As one small data point:

I've been running this experiment (another comment). While bots continuously hammer on port 22 (ssh), and repeatedly try to get things like /wp-* (I don't even run PHP), they don't bother fetching robots.txt in the first place, and my honeypot hasn't a single hit.

Definitely do not try to "secure" your site this way, but bots are either not sophisticated enough to analyze the .txt, or it might already be a known technique. Seems many other commenters come up with the same idea.

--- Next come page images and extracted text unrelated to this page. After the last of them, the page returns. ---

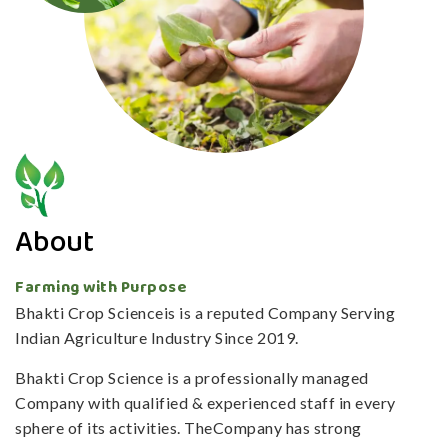
About
Farming with Purpose
Bhakti Crop Scienceis is a reputed Company Serving
Indian Agriculture Industry Since 2019.
Bhakti Crop Science is a professionally managed
Company with qualified & experienced staff in every
sphere of its activities. TheCompany has strong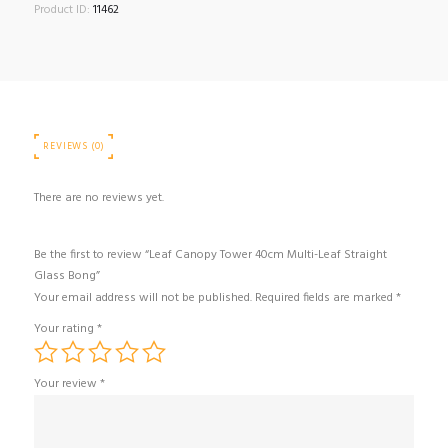
Product ID:
11462
REVIEWS (0)
There are no reviews yet.
Be the first to review “Leaf Canopy Tower 40cm Multi-Leaf Straight
Glass Bong”
Your email address will not be published.
Required fields are marked
*
Your rating
*
Your review
*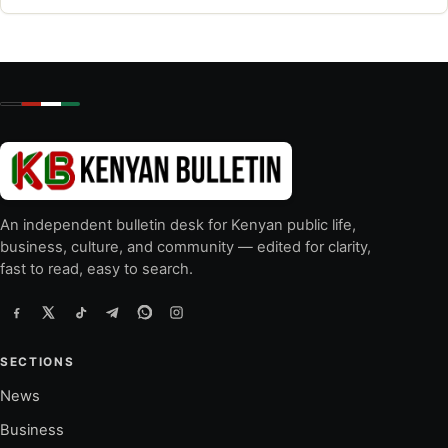
An independent bulletin desk for Kenyan public life,
business, culture, and community — edited for clarity,
fast to read, easy to search.
SECTIONS
News
Business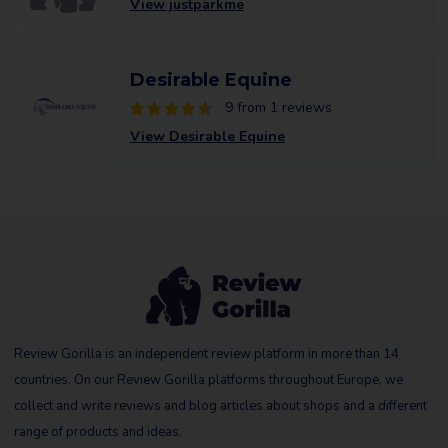
View justparkme
Desirable Equine
9 from 1 reviews
View Desirable Equine
Review Gorilla is an independent review platform in more than 14
countries. On our Review Gorilla platforms throughout Europe, we
collect and write reviews and blog articles about shops and a different
range of products and ideas.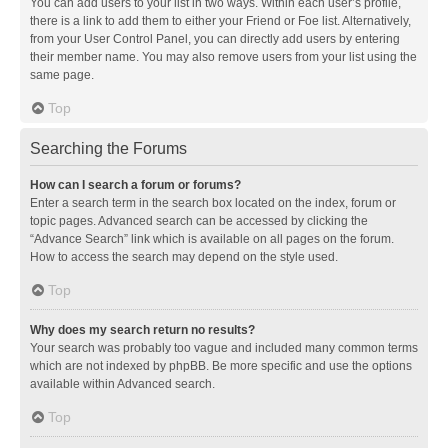
You can add users to your list in two ways. Within each user’s profile,
there is a link to add them to either your Friend or Foe list. Alternatively,
from your User Control Panel, you can directly add users by entering
their member name. You may also remove users from your list using the
same page.
Top
Searching the Forums
How can I search a forum or forums?
Enter a search term in the search box located on the index, forum or
topic pages. Advanced search can be accessed by clicking the
“Advance Search” link which is available on all pages on the forum.
How to access the search may depend on the style used.
Top
Why does my search return no results?
Your search was probably too vague and included many common terms
which are not indexed by phpBB. Be more specific and use the options
available within Advanced search.
Top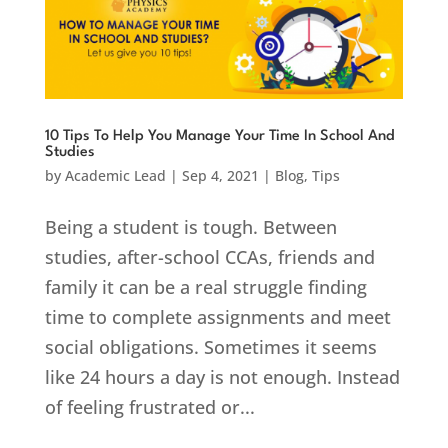
10 Tips To Help You Manage Your Time In School And
Studies
by
Academic Lead
|
Sep 4, 2021
|
Blog
,
Tips
Being a student is tough. Between
studies, after-school CCAs, friends and
family it can be a real struggle finding
time to complete assignments and meet
social obligations. Sometimes it seems
like 24 hours a day is not enough. Instead
of feeling frustrated or...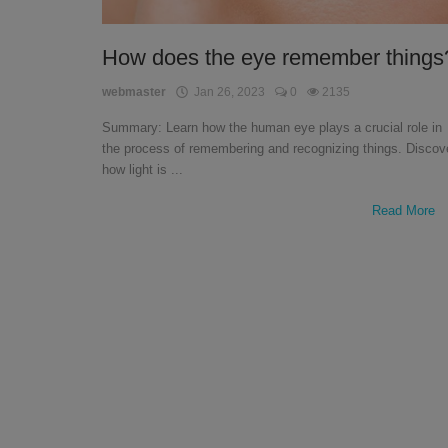
English
How does the eye remember things
webmaster
Jan 26, 2023
0
2135
Summary: Learn how the human eye plays a crucial role in
the process of remembering and recognizing things. Discov
how light is ...
Read More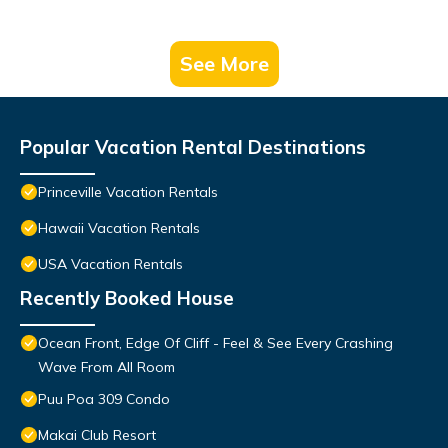
See More
Popular Vacation Rental Destinations
Princeville Vacation Rentals
Hawaii Vacation Rentals
USA Vacation Rentals
Recently Booked House
Ocean Front, Edge Of Cliff - Feel & See Every Crashing
Wave From All Room
Puu Poa 309 Condo
Makai Club Resort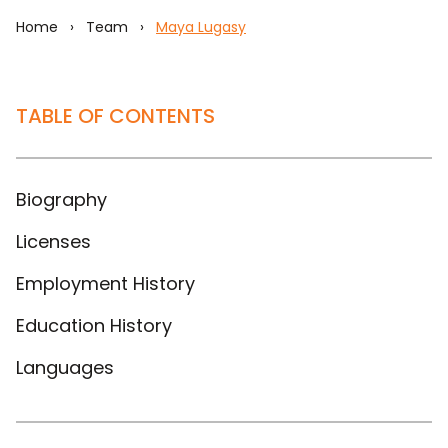
Home
›
Team
›
Maya Lugasy
TABLE OF CONTENTS
Biography
Licenses
Employment History
Education History
Languages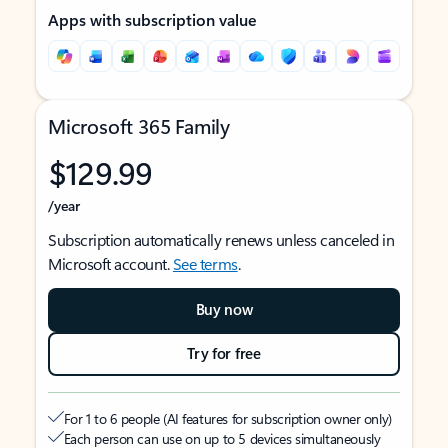
Apps with subscription value
Microsoft 365 Family
$129.99
/year
Subscription automatically renews unless canceled in
Microsoft account.
See terms
.
Buy now
Try for free
For 1 to 6 people (AI features for subscription owner only)
Each person can use on up to 5 devices simultaneously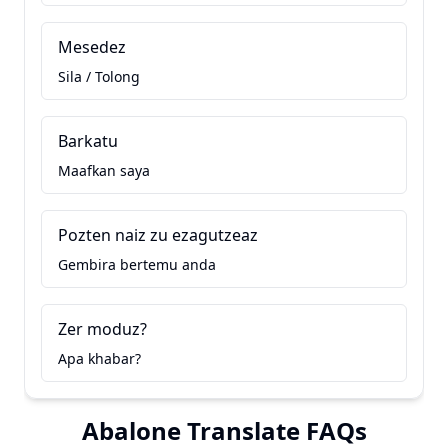
Mesedez
Sila / Tolong
Barkatu
Maafkan saya
Pozten naiz zu ezagutzeaz
Gembira bertemu anda
Zer moduz?
Apa khabar?
Abalone Translate FAQs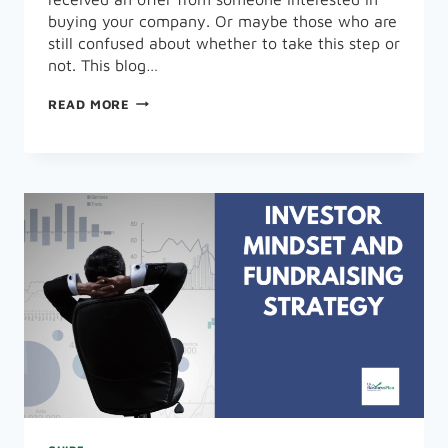
buying your company. Or maybe those who are
still confused about whether to take this step or
not. This blog…
HOW
READ MORE
CAN
YOU
SELL
YOUR
BUSINESS
IN
8
EASY
STEPS?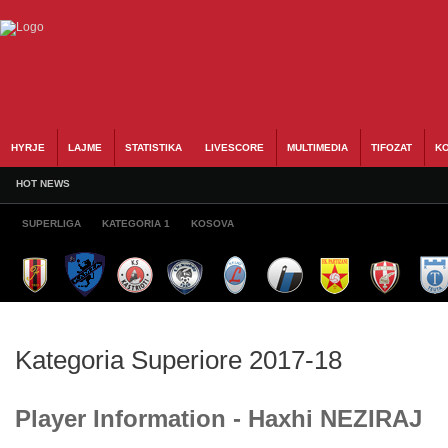
HYRJE
LAJME
STATISTIKA
LIVESCORE
MULTIMEDIA
TIFOZAT
KO
HOT NEWS
SUPERLIGA
KATEGORIA 1
KOSOVA
Kategoria Superiore 2017-18
Player Information - Haxhi NEZIRAJ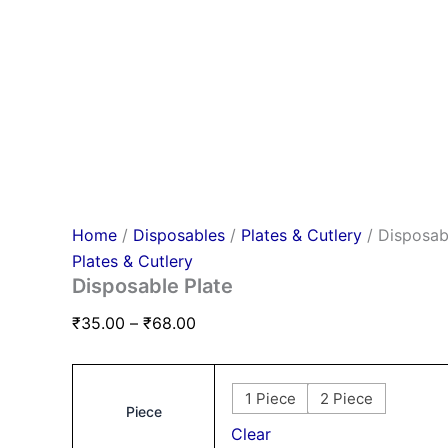
Home
/
Disposables
/
Plates & Cutlery
/ Disposab
Plates & Cutlery
Disposable Plate
₹
35.00
–
₹
68.00
1 Piece
2 Piece
Piece
Clear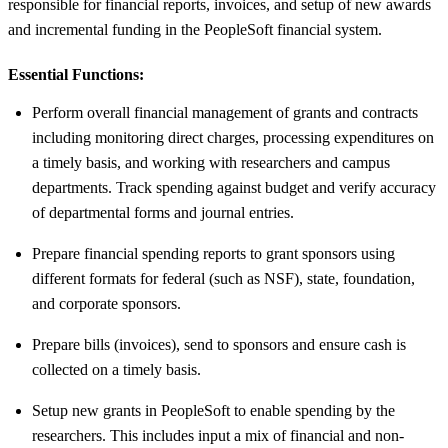
responsible for financial reports, invoices, and setup of new awards
and incremental funding in the PeopleSoft financial system.
Essential Functions:
Perform overall financial management of grants and contracts
including monitoring direct charges, processing expenditures on
a timely basis, and working with researchers and campus
departments. Track spending against budget and verify accuracy
of departmental forms and journal entries.
Prepare financial spending reports to grant sponsors using
different formats for federal (such as NSF), state, foundation,
and corporate sponsors.
Prepare bills (invoices), send to sponsors and ensure cash is
collected on a timely basis.
Setup new grants in PeopleSoft to enable spending by the
researchers. This includes input a mix of financial and non-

If you're an adversary trying to snoop on port 22, why would you bother to respect the conventions of robot.txt to begin with?
Not necessarily the same bot. And they're not snooping so much as brute-forcing default/common/random(?) usernames & passwords.
Funny experiment and perhaps also useful, but there are crawlers with good intentions[1] that still may ignore the disallows. I don't know of anyone else than the internet archive though.

[1] https://blog.archive.org/2017/04/17/robots-txt-meant-for-sea...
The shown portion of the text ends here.